Thai political party leadership election

The 2023 Move Forward Party leadership election was triggered on 15 September 2023 after incumbent leader Pita Limjaroenrat announced his intention to step down as leader of the Move Forward Party amidst his suspension as a Member of the House of Representatives by the Constitutional Court.

Pita had served as party leader for three years, leading Move Forward to victory in the 2023 general election. The party won 151 seats, more than any other party. After forming a coalition with other parties, Pita was submitted as a candidate for Prime Minister in the National Assembly. While he had a majority of support in the lower house, the military-appointed Senate mostly rejected his candidacy. Before the 2nd premiership election could take place, the Constitutional Court suspended Pita over alleged violation of election laws. Move Forward would be relegated to the opposition after their agreement with their main coalition partner, the Pheu Thai Party, fell apart. Unable to continue his duties in the House, Pita was not able to be appointed Leader of the Opposition. He announced he would resign as party leader, with a successor being elected on 23 September.

Chaithawat Tulathon, the party’s Secretary-General, won the election unopposed. He stated that he would be willing to step down were Pita to seek the party leadership after his presumed acquittal of any wrongdoing by the Court. Chaithawat was subsequently appointed as Leader of the Opposition on 17 December 2023. Pita was cleared of any wrongdoing by the Constitutional Court on 24 January 2024. He returned to Parliament the following day, with no leadership election being held at the party's general meeting on 6 April 2024.

== Background ==

=== 2023 general election ===

Pita Limjaroenrat, a member of the House of Representatives since 2019, had led the Move Forward Party (MFP) since his unanimous election in 2020. He led the party in the 2023 general election, which saw a major realignment from pro-junta and royalists parties to pro-democratic and populists ones. In the election, the MFP won the most (151) seats and 38% of the popular vote. When the results were announced, no single party commanded a majority of seats in the House to govern alone. After the election, Pita announced plans to be elected Prime Minister and lead the next government. Reaching out to fellow pro-democracy parties, Move Forward formed a coalition in an attempt of a government formation. The Pheu Thai party, which had come in second place in the election, was the most notable coalition partner.

The 2017 Constitution stipulated that the Senate, whose members were appointed by the National Council for Peace and Order (the military junta that took power after the 2014 coup), are to vote for the Prime Minister after a general election along with the House of Representatives for the next two elections after the charter was implemented.

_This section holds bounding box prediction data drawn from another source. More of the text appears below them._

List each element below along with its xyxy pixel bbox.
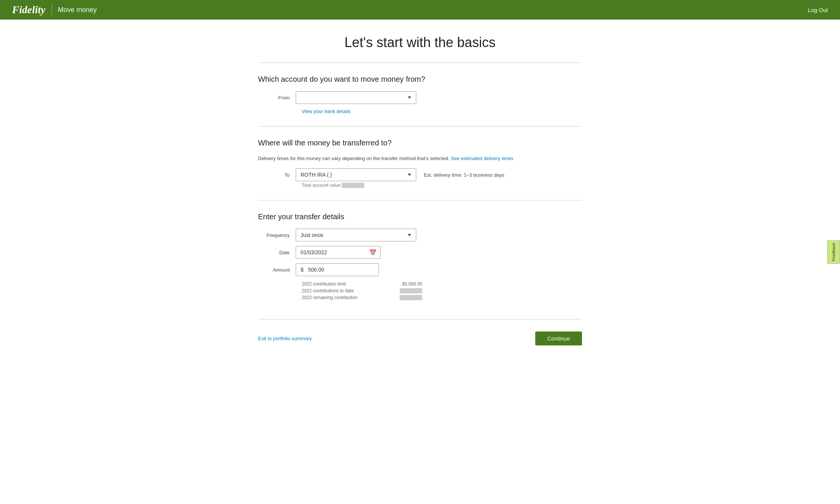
to-form-row: To ROTH IRA ( ) Est. delivery time: 1–3 … <box>258 168 582 181</box>
fidelity-logo: Fidelity <box>12 4 46 16</box>
remaining-blurred <box>400 295 422 300</box>
to-section-title: Where will the money be transferred to? <box>258 139 582 147</box>
header-divider <box>52 5 52 15</box>
continue-button[interactable]: Continue <box>535 331 582 345</box>
transfer-section-title: Enter your transfer details <box>258 212 582 221</box>
from-account-select[interactable] <box>296 91 416 104</box>
delivery-times-text: Delivery times for this money can vary d… <box>258 156 449 161</box>
amount-input[interactable] <box>307 264 379 276</box>
header-title: Move money <box>58 6 97 14</box>
delivery-times-note: Delivery times for this money can vary d… <box>258 155 582 162</box>
to-account-select[interactable]: ROTH IRA ( ) <box>296 168 416 181</box>
delivery-times-link[interactable]: See estimated delivery times <box>451 156 513 161</box>
app-header: Fidelity Move money Log Out <box>0 0 840 20</box>
contributions-to-date-blurred <box>400 288 422 293</box>
date-form-row: Date 📅 <box>258 246 582 259</box>
page-title: Let's start with the basics <box>258 35 582 50</box>
contribution-limit-value: $6,000.00 <box>402 281 422 287</box>
total-account-blurred <box>342 183 364 188</box>
feedback-tab-wrap: Feedback <box>827 240 840 264</box>
transfer-section: Enter your transfer details Frequency Ju… <box>258 212 582 313</box>
amount-label: Amount <box>258 267 296 273</box>
to-select-wrap: ROTH IRA ( ) <box>296 168 416 181</box>
remaining-label: 2022 remaining contribution <box>302 295 357 300</box>
frequency-form-row: Frequency Just once Weekly Monthly <box>258 229 582 241</box>
total-account-label: Total account value <box>302 183 341 188</box>
from-label: From <box>258 95 296 101</box>
contribution-limit-label: 2022 contribution limit <box>302 281 346 287</box>
date-label: Date <box>258 250 296 255</box>
amount-form-row: Amount $ <box>258 263 582 276</box>
from-section: Which account do you want to move money … <box>258 75 582 126</box>
total-account-value-row: Total account value <box>302 183 582 188</box>
frequency-select-wrap: Just once Weekly Monthly <box>296 229 416 241</box>
amount-input-wrap: $ <box>296 263 379 276</box>
dollar-sign: $ <box>296 264 307 276</box>
footer-actions: Exit to portfolio summary Continue <box>258 319 582 345</box>
contributions-to-date-label: 2022 contributions to date <box>302 288 354 293</box>
from-select-wrap <box>296 91 416 104</box>
logout-button[interactable]: Log Out <box>808 7 828 13</box>
from-section-title: Which account do you want to move money … <box>258 75 582 84</box>
top-divider <box>258 63 582 63</box>
delivery-estimate: Est. delivery time: 1–3 business days <box>424 168 504 178</box>
contributions-to-date-row: 2022 contributions to date <box>302 287 422 294</box>
frequency-select[interactable]: Just once Weekly Monthly <box>296 229 416 241</box>
frequency-label: Frequency <box>258 232 296 238</box>
section-2-divider <box>258 200 582 200</box>
from-form-row: From <box>258 91 582 104</box>
to-section: Where will the money be transferred to? … <box>258 139 582 200</box>
date-input[interactable] <box>296 246 380 259</box>
bank-details-link[interactable]: View your bank details <box>302 108 582 114</box>
date-input-wrap: 📅 <box>296 246 380 259</box>
contribution-info: 2022 contribution limit $6,000.00 2022 c… <box>302 281 582 301</box>
remaining-contribution-row: 2022 remaining contribution <box>302 294 422 301</box>
main-content: Let's start with the basics Which accoun… <box>250 20 590 368</box>
contribution-limit-row: 2022 contribution limit $6,000.00 <box>302 281 422 287</box>
to-label: To <box>258 168 296 178</box>
calendar-icon[interactable]: 📅 <box>369 249 377 256</box>
section-1-divider <box>258 126 582 127</box>
feedback-tab[interactable]: Feedback <box>827 240 840 264</box>
header-left: Fidelity Move money <box>12 4 97 16</box>
exit-portfolio-link[interactable]: Exit to portfolio summary <box>258 336 312 341</box>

This effectively gave the military influence over the next government regardless of the election outcome after the 2019 and 2023 elections. Nevertheless, on 27 June Pita stated he had ‘enough’ support from the unelected Senate to become Prime Minister.

On 13 the National Assembly met to elect the next prime minister. The pro-democracy coalition, led by Move Forward, submitted Pita’s name as a nomination for the office. Voting went forward without any other names being submitted. 324 members of the National Assembly voted to approve Pita's premiership (311 of which were MPs and 13 of which were junta-appointed senators), 182 disapproved and 199 abstained. Of the 705 votes, Pita fell 51 votes short of a majority, as he required 375 votes in order to be appointed Prime Minister. Protestors criticized the system of an electing the prime minister as undemocratic, as the desired government was effectively blocked from power by the Senate.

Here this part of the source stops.